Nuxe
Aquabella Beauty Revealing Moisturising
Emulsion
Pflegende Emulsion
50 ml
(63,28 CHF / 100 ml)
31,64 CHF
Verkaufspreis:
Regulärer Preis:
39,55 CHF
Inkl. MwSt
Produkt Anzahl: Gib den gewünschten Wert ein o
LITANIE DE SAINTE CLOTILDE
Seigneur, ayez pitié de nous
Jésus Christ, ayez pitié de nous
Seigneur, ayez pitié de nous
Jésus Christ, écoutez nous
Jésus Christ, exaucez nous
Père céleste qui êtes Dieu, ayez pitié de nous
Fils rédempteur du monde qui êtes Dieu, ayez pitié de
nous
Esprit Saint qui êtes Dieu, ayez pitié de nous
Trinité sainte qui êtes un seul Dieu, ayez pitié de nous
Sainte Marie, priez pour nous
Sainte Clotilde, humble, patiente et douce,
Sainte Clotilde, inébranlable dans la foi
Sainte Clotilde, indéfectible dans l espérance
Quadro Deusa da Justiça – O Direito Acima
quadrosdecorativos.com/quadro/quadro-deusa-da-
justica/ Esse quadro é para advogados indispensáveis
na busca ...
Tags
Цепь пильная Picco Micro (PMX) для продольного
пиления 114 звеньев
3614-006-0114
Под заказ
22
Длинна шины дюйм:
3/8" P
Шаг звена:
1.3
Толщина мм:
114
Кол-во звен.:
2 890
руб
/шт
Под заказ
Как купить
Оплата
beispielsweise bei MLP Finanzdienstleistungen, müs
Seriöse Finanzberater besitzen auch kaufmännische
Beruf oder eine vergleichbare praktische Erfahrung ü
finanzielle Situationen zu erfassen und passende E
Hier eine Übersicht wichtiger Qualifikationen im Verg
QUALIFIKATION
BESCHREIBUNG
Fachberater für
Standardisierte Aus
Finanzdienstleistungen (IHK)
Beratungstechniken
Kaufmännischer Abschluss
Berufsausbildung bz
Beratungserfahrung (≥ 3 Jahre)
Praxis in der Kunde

________________________

_Task statement_
Report every line above that has the string "eine" in it.

_Solution to this problem_
Beruf oder eine vergleichbare praktische Erfahrung ü
Hier eine Übersicht wichtiger Qualifikationen im Verg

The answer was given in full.